My brain may or may not have exploded this morning. A sentiment common to most adults with children.

Day two of a bad cold. Earache, sore throat, stomach wonkiness. All trivial; all annoying. I cancelled my two morning meetings and called in to work. And sat on the couch, laptopped up so that I could work. In came Justin, updating me on the Tour de France/Peter Sagan debacle (a complete tragedy)--a constant loop of findings from Instagram accounts he follows. Half correct, half imagined, his rapid fire synopsis felt like bullets right into my aching brain. I didn't have the strength to act as his usual translator and left him to his own conclusions. Seeing me glaze over, he politely grabbed his soccer ball and headed out the door.

In came Peyton announcing that she was building an Eiffel Tower out of skewers, hot glue, and nail polish. Seeing my pained expression, she too scurried, declaring that the horizontal pieces of her tower were complete, but she now needed to focus on the vertical. Before leaving she handed me "The Red Pencil," a story about a young girl in Darfur who wants to go to school, and said, "Read Mommy. Don't think hard."

I have a mantra: you should not be frustrated/angry/sad/stressed unnecessarily. It's a waste of emotion. This comes into play with the kids--especially Justin, who frequently doesn't understand what others say or the context of a situation. This is something that I learned early on as I watched Justin take in a situation and then react completely out of proportion. At first I thought it was just a quick switch of anger, but over time, I realized that it was complete misunderstanding--of hearing words and not knowing what they are and then reacting accordingly. In these cases, I excuse the two of us and we head outdoors and walk. And walk. And walk. And walk. Allowing the miles to cool off, talk, and learn to ask questions. It's an attempt to help him navigate a situation so that he doesn't have to be upset unnecessarily. Because, really, why be mad if you don't have to be?! There are enough life events that legitimately ask us to be upset.

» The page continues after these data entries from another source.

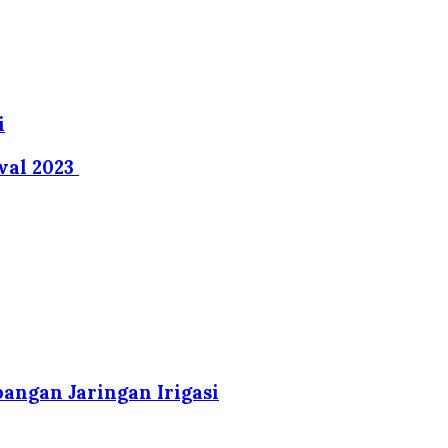
i
wal 2023
angan Jaringan Irigasi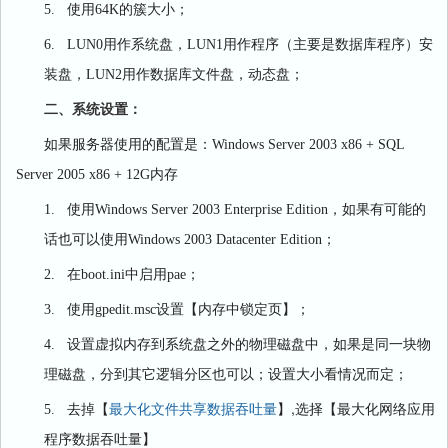
5.
使用
64K
的簇大小；
6.
LUN0
用作系统盘，
LUN1
用作程序（主要是数据库程序）安
装盘，
LUN2
用作数据库文件盘，动态盘；
二、
系统设置：
如果服务器使用的配置是：
Windows Server 2003 x86 + SQL
Server 2005 x86 + 12G
内存
1.
使用
Windows Server 2003 Enterprise Edition
，如果有可能的
话也可以使用
Windows 2003 Datacenter Edition
；
2.
在
boot.ini
中启用
pae
；
3.
使用
gpedit.msc
设置【内存中锁定页】；
4.
设置虚拟内存到系统盘之外的物理磁盘中，如果是同一块物
理磁盘，分到其它逻辑分区也可以；设置大小看情况而定；
,
5.
去掉【
最大化文件共享数据吞吐量
】
选择【
最大化网络应用
程序数据吞吐量】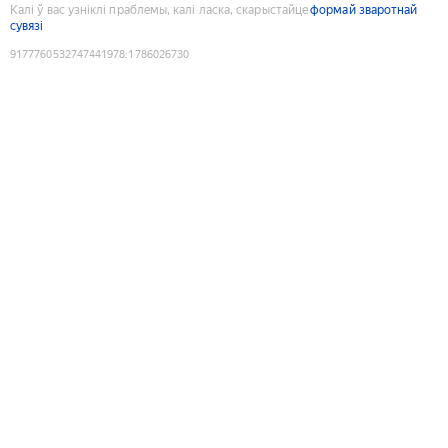
Калі ў вас узніклі праблемы, калі ласка, скарыстайце
формай зваротнай
сувязі
9177760532747441978
:
1786026730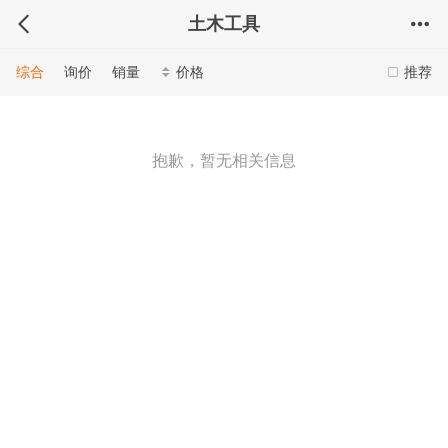
土木工具
综合
询价
销量
价格
推荐
抱歉，暂无相关信息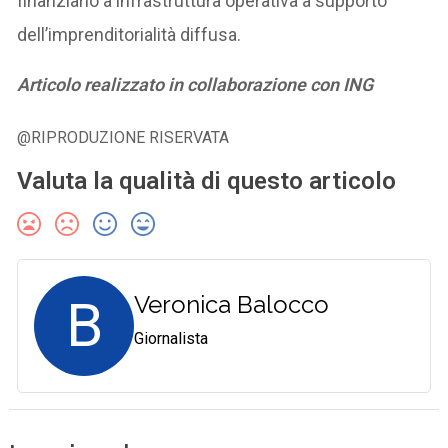
finanziario a infrastruttura operativa a supporto
dell’imprenditorialità diffusa.
Articolo realizzato in collaborazione con ING
@RIPRODUZIONE RISERVATA
Valuta la qualità di questo articolo
B
Veronica Balocco
Giornalista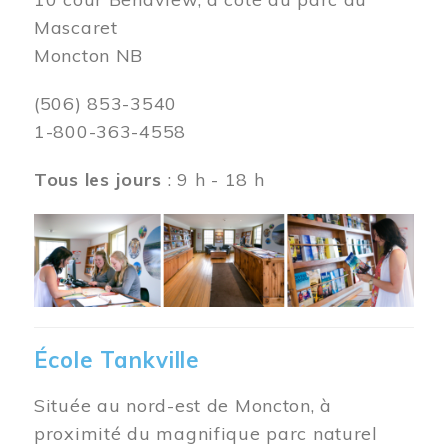
Mascaret
Moncton NB
(506) 853-3540
1-800-363-4558
Tous les jours
: 9 h - 18 h
Image
École Tankville
Située au nord-est de Moncton, à
proximité du magnifique parc naturel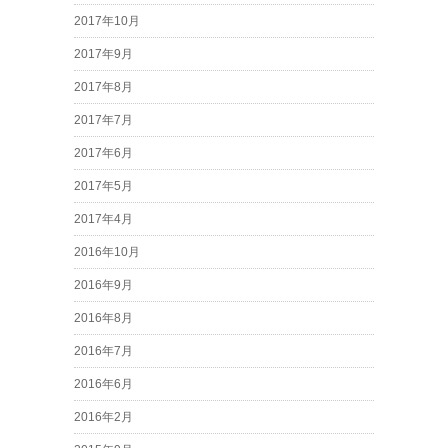
2017年10月
2017年9月
2017年8月
2017年7月
2017年6月
2017年5月
2017年4月
2016年10月
2016年9月
2016年8月
2016年7月
2016年6月
2016年2月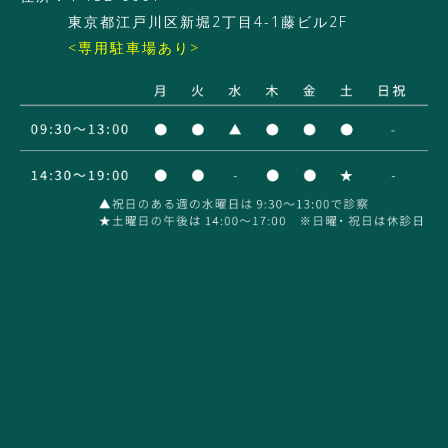
東京都江戸川区新堀2丁目4-1藤ビル2F
<専用駐車場あり>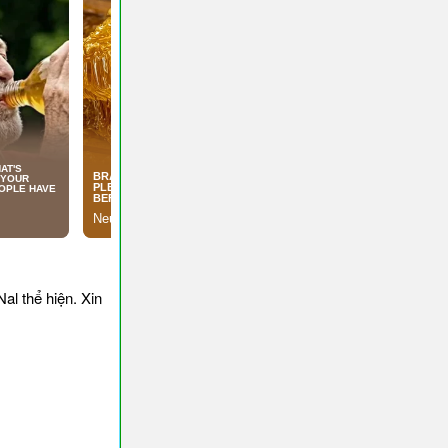
Nal thể hiện. Xin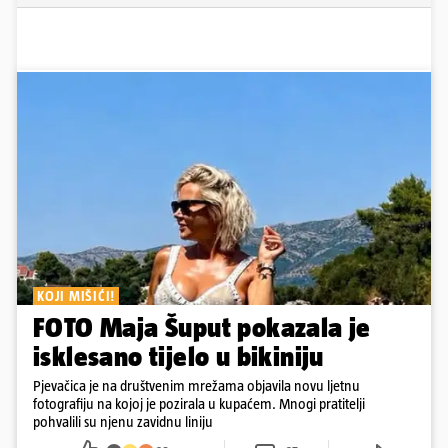
KOJI MIŠIĆI!
FOTO Maja Šuput pokazala je
isklesano tijelo u bikiniju
Pjevačica je na društvenim mrežama objavila novu ljetnu
fotografiju na kojoj je pozirala u kupaćem. Mnogi pratitelji
pohvalili su njenu zavidnu liniju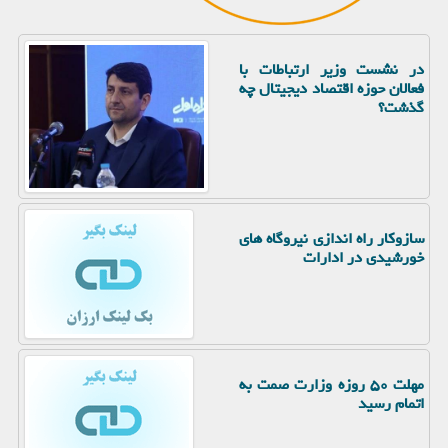
در نشست وزیر ارتباطات با
فعالان حوزه اقتصاد دیجیتال چه
گذشت؟
سازوکار راه اندازی نیروگاه های
خورشیدی در ادارات
مهلت ۵۰ روزه وزارت صمت به
اتمام رسید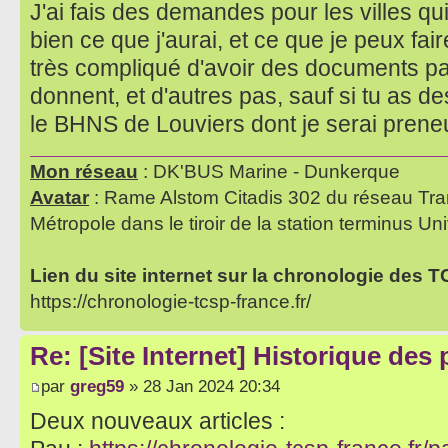
J'ai fais des demandes pour les villes qu
bien ce que j'aurai, et ce que je peux fair
très compliqué d'avoir des documents par 
donnent, et d'autres pas, sauf si tu as 
le BHNS de Louviers dont je serai pren
Mon réseau
: DK'BUS Marine - Dunkerque
Avatar
: Rame Alstom Citadis 302 du réseau Tra
Métropole dans le tiroir de la station terminus Uni
Lien du site internet sur la chronologie des 
https://chronologie-tcsp-france.fr/
Re: [Site Internet] Historique des
par
greg59
» 28 Jan 2024 20:34
Deux nouveaux articles :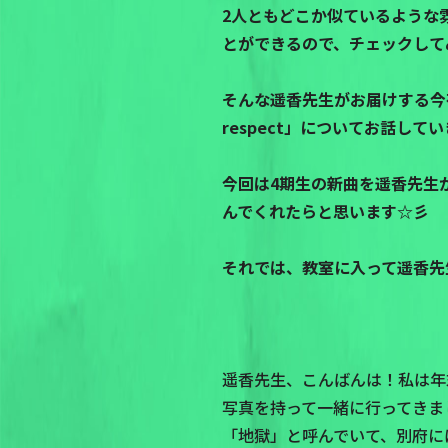
2人ともどこか似ているような
とができるので、チェックして
そんな遥香先生がお届けする今夜
respect」についてお話して
今回は4期生の新曲を遥香先生
んでくれたらと思います☆彡
それでは、教室に入って遥香先
遥香先生、こんばんは！私は年
写真を持って一緒に行ってきま
「地獄」と呼んでいて、別府に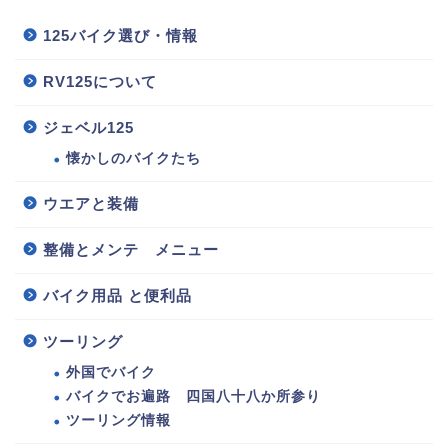
125バイク選び・情報
RV125について
ジェベル125
懐かしのバイクたち
ウエアと装備
整備とメンテ メニュー
バイク用品 と便利品
125バイク選び・情報
ツーリング
整備とメンテ メニュー
外国でバイク
バイクでお遍路 四国八十八か所参り
ウエアと装備
ツーリング情報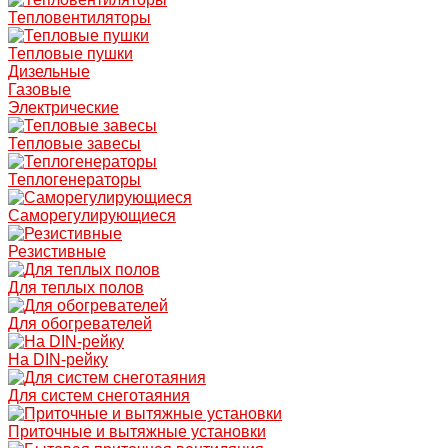
Тепловентиляторы
Тепловые пушки
Дизельные
Газовые
Электрические
Тепловые завесы
Теплогенераторы
Саморегулирующиеся
Резистивные
Для теплых полов
Для обогревателей
На DIN-рейку
Для систем снеготаяния
Приточные и вытяжные установки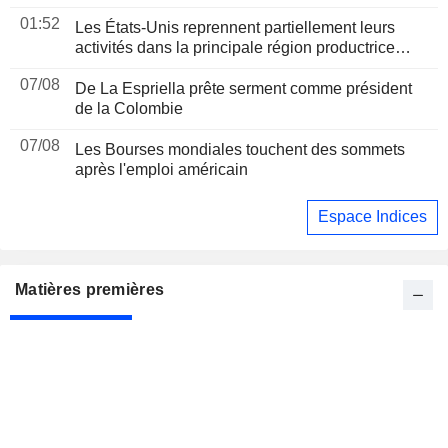
par Trump
01:52
Les États-Unis reprennent partiellement leurs
activités dans la principale région productrice
d'avocats au Mexique
07/08
De La Espriella prête serment comme président
de la Colombie
07/08
Les Bourses mondiales touchent des sommets
après l'emploi américain
Espace Indices
Matières premières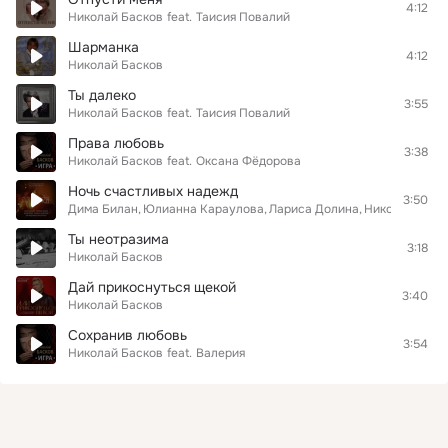
4:12
Николай Басков
feat.
Таисия Повалий
Шарманка
4:12
Николай Басков
Ты далеко
3:55
Николай Басков
feat.
Таисия Повалий
Права любовь
3:38
Николай Басков
feat.
Оксана Фёдорова
Ночь счастливых надежд
3:50
Дима Билан
Юлианна Караулова
Лариса Долина
Николай Баск
Ты неотразима
3:18
Николай Басков
Дай прикоснуться щекой
3:40
Николай Басков
Сохранив любовь
3:54
Николай Басков
feat.
Валерия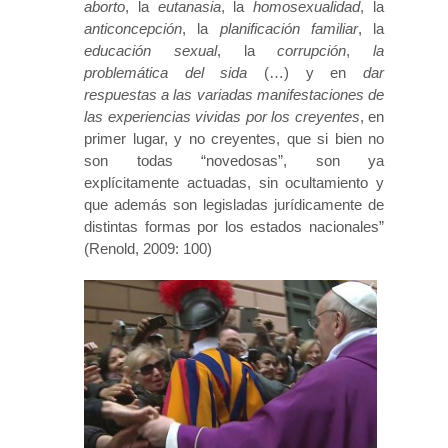
aborto
, la
eutanasia
, la
homosexualidad
, la
anticoncepción
, la
planificación familiar
, la
educación sexual
, la
corrupción
,
la
problemática del sida
(…) y en
dar
respuestas a las variadas manifestaciones de
las experiencias vividas por los creyentes
, en
primer lugar, y no creyentes, que si bien no
son todas “novedosas”, son ya
explícitamente actuadas, sin ocultamiento y
que además son legisladas jurídicamente de
distintas formas por los estados nacionales”
(Renold, 2009: 100)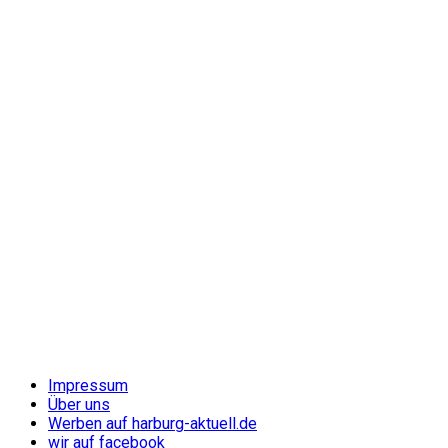
Impressum
Über uns
Werben auf harburg-aktuell.de
wir auf facebook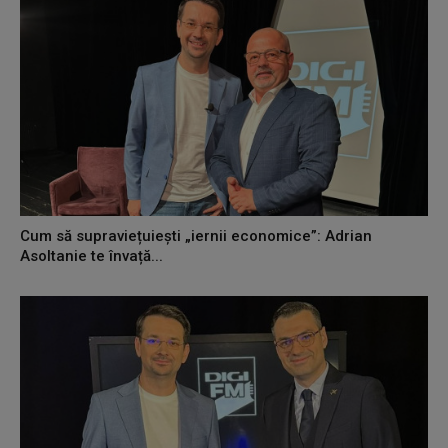
Cum să supraviețuiești „iernii economice”: Adrian
Asoltanie te învață...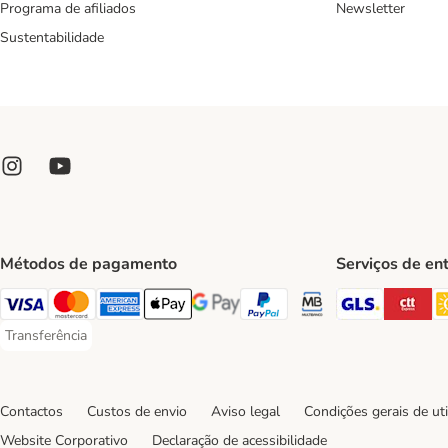
Programa de afiliados
Newsletter
Sustentabilidade
Métodos de pagamento
Serviços de en
GLS Ship
CT
Visa Payment Method
Mastercard Payment Method
American Express Payment Method
Apple Pay Payment Method
Google Pay Payment Method
PayPal Payment Method
Multibanco Payment Met
Transferência
Transferência Payment Method
Contactos
Custos de envio
Aviso legal
Condições gerais de uti
Website Corporativo
Declaração de acessibilidade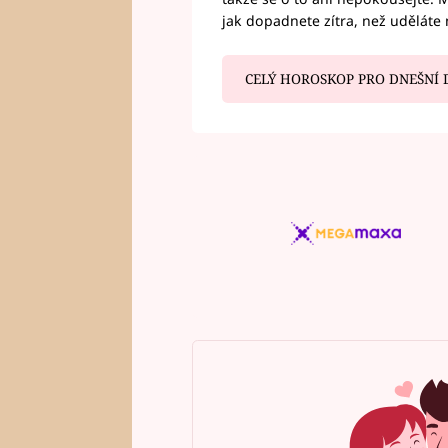
jak dopadnete zítra, než uděláte 
CELÝ HOROSKOP PRO DNEŠNÍ 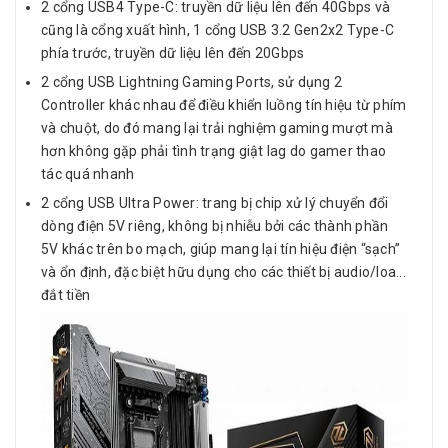
2 cổng USB4 Type-C: truyền dữ liệu lên đến 40Gbps và
cũng là cổng xuất hình, 1 cổng USB 3.2 Gen2x2 Type-C
phía trước, truyền dữ liệu lên đến 20Gbps
2 cổng USB Lightning Gaming Ports, sử dụng 2
Controller khác nhau để điều khiển luồng tín hiệu từ phím
và chuột, do đó mang lại trải nghiệm gaming mượt mà
hơn không gặp phải tình trạng giật lag do gamer thao
tác quá nhanh
2 cổng USB Ultra Power: trang bị chip xử lý chuyển đổi
dòng điện 5V riêng, không bị nhiễu bởi các thành phần
5V khác trên bo mạch, giúp mang lại tín hiệu điện “sạch”
và ổn định, đặc biệt hữu dụng cho các thiết bị audio/loa...
đắt tiền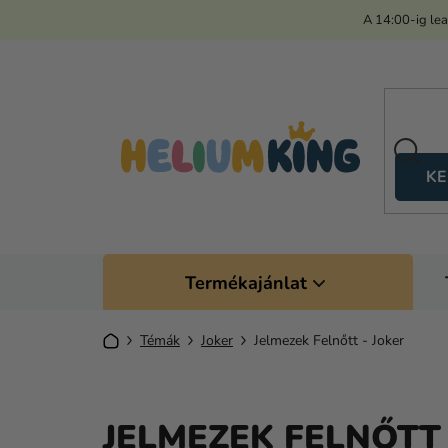
Ugrás
A 14:00-ig le
a
fő
tartalomhoz
KE
Termékajánlat
Kezdőlap
Témák
Joker
Jelmezek Felnőtt - Joker
JELMEZEK FELNŐTT 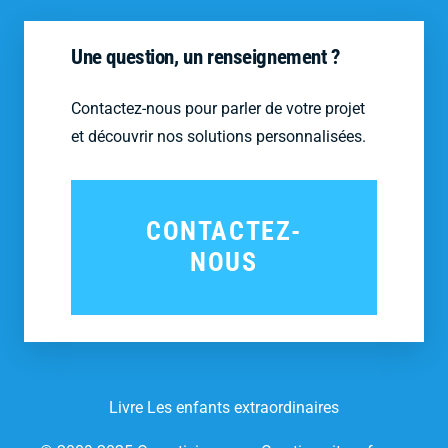
Une question, un renseignement ?
Contactez-nous pour parler de votre projet
et découvrir nos solutions personnalisées.
CONTACTEZ-
NOUS
Livre Les enfants extraordinaires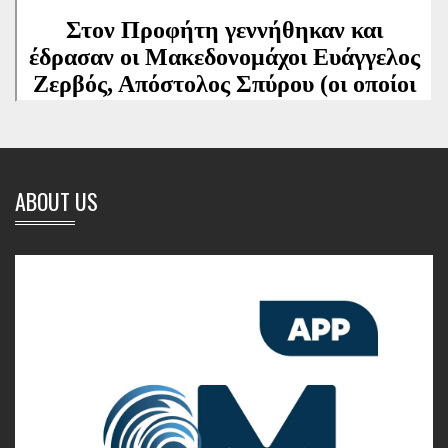
ABOUT US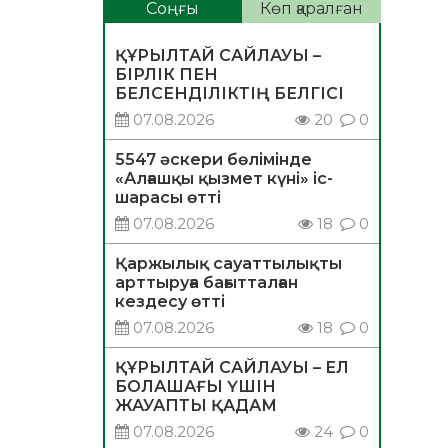
Соңғы
Көп қаралған
ҚҰРЫЛТАЙ САЙЛАУЫ –
БІРЛІК ПЕН
БЕЛСЕНДІЛІКТІҢ БЕЛГІСІ
07.08.2026
20
0
5547 әскери бөлімінде
«Алғашқы қызмет күні» іс-
шарасы өтті
07.08.2026
18
0
Қаржылық сауаттылықты
арттыруға бағытталған
кездесу өтті
07.08.2026
18
0
ҚҰРЫЛТАЙ САЙЛАУЫ – ЕЛ
БОЛАШАҒЫ ҮШІН
ЖАУАПТЫ ҚАДАМ
07.08.2026
24
0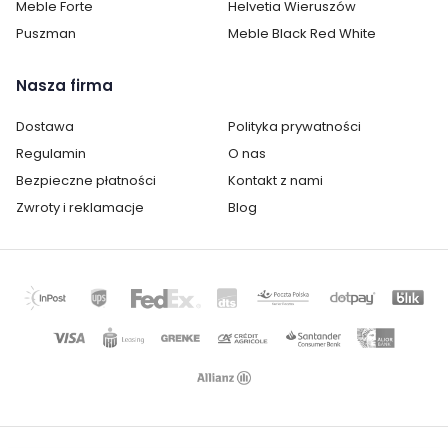
Meble Forte
Helvetia Wieruszów
Wysokość:
23 cm
Puszman
Meble Black Red White
Głębokość:
25 cm
Nasza firma
Styl:
nowoczesny
Dostawa
Polityka prywatności
Regulamin
O nas
Pokój:
Sypialnia
Bezpieczne płatności
Kontakt z nami
Kategoria:
Komody, regały, witryny i półki
Zwroty i reklamacje
Blog
Kolor / wzór :
Czarny
Wielokolorowy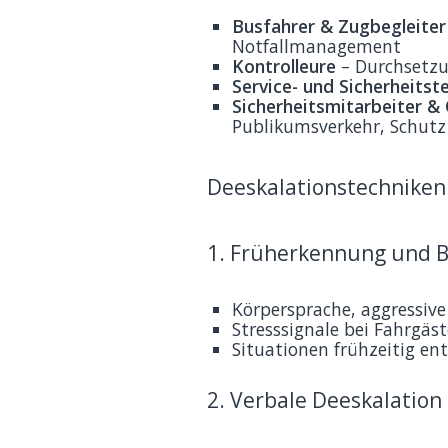
Busfahrer & Zugbegleiter
Notfallmanagement
Kontrolleure
– Durchsetzu
Service- und Sicherheits
Sicherheitsmitarbeiter &
Publikumsverkehr, Schut
Deeskalationstechniken 
1. Früherkennung und 
Körpersprache, aggressiv
Stresssignale bei Fahrgä
Situationen frühzeitig en
2. Verbale Deeskalation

So, we've fallen into a routine. I attempt to translate many things for him--thinking for the both of us. I know this is not sustainable and I am worried about losing my own sense of clarity. Earlier in the week, we had an appointment for more testing so we could better understand how his brain takes in data, solves problems, and creates memories. It's a small step, but a critical one in helping him to not only navigate social situations and his past trauma, but to read; to learn--to think clearly. We are a work in progress. But aren't we all?

Long ago, as a little girl I remember having a bad cold that left me in bed for a couple of days. I remember throwing the covers off of me, donning my most favorite terry cloth running shorts, and hitting the floor for a series of push-ups. I was going to will myself better. I was not going to waste another moment being weak. "Eye of the Tiger" may or may not have been on the radio. I'm pretty sure it was. Instead of push-ups today, I am writing. Writing this as a way of working through my own fears and willing myself to focus on what matters. The one year anniversary of Justin moving in with us is approaching (July 9). It's been a year of many big changes ebbing and flowing through my little family, the impact yet to be fully articulated. But I am hopeful because at the heart of it, these kids are extraordinary.